Iran ends deadlock over agenda for nuclear conference

? Pressured even by its allies, Iran on Tuesday accepted a compromise on the agenda text of a 130-nation nuclear conference, clearing the way to resolve a weeklong deadlock that threatened to end the gathering.

The meeting – like others to be convened annually – is meant to prepare the ground for senior policy makers at a follow-up conference in 2010 that will try to make the Nuclear Nonproliferation Treaty more effective. As such, it has no decision-making powers.

Still, its failure would have damaged the chances of progress at subsequent meetings, and at the 2010 conference, by hardening opposing fronts and making consensus decision-making even more difficult.

Iran’s decision allowed Tehran to deflect criticism that it was prepared to see the meeting end in failure rather than be targeted for its defiance of U.N. Security Council demands that it mothball its uranium enrichment program.

Instead, the Iranians appeared to be hoping that their decision to give in would put them in the role of saving the meeting from ending without any substantial progress.

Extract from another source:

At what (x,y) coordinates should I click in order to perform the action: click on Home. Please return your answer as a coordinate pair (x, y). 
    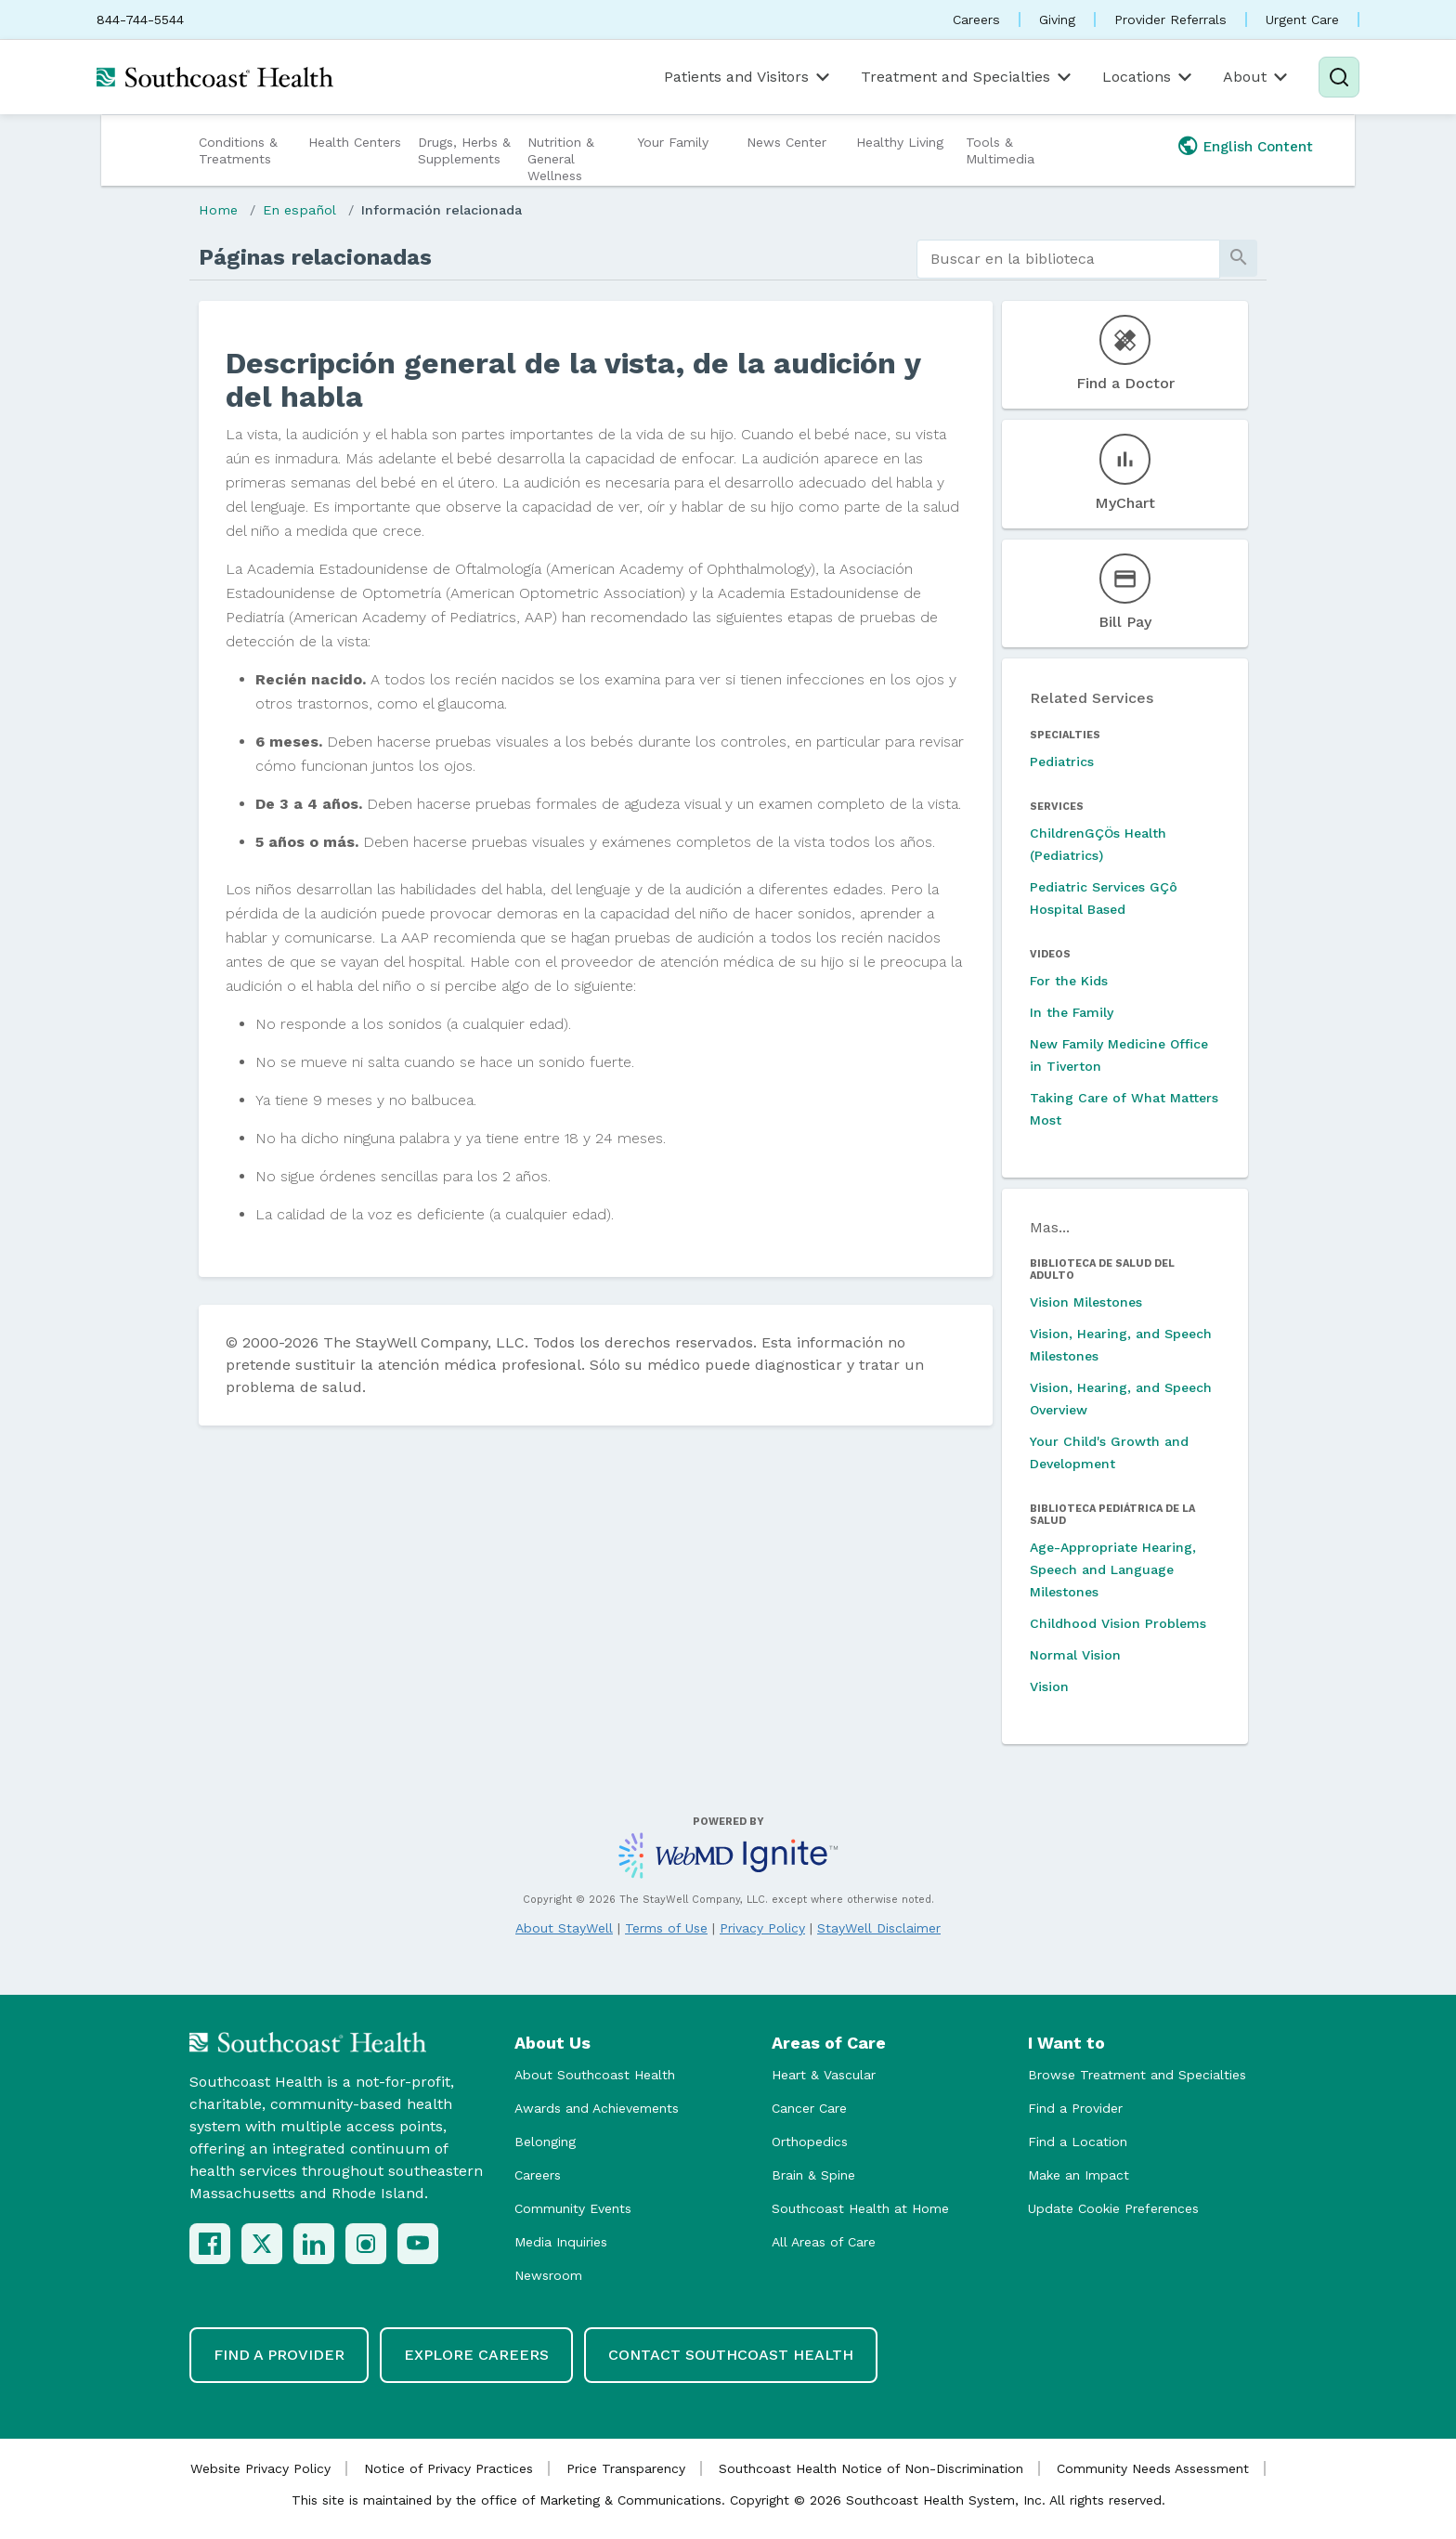
    Looking at the image, I should click on (218, 209).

And if their stonewalling since the gathering opened April 30 was an effort to stifle criticism, they appeared to have gone a ways in achieving their goal. As of Friday, the conference had only three full days until its scheduled end to focus on anything other than bickering over the agenda.

The issue stalling the meeting had been Tehran’s refusal to accept a phrase calling for the “need for full compliance with” the nonproliferation treaty.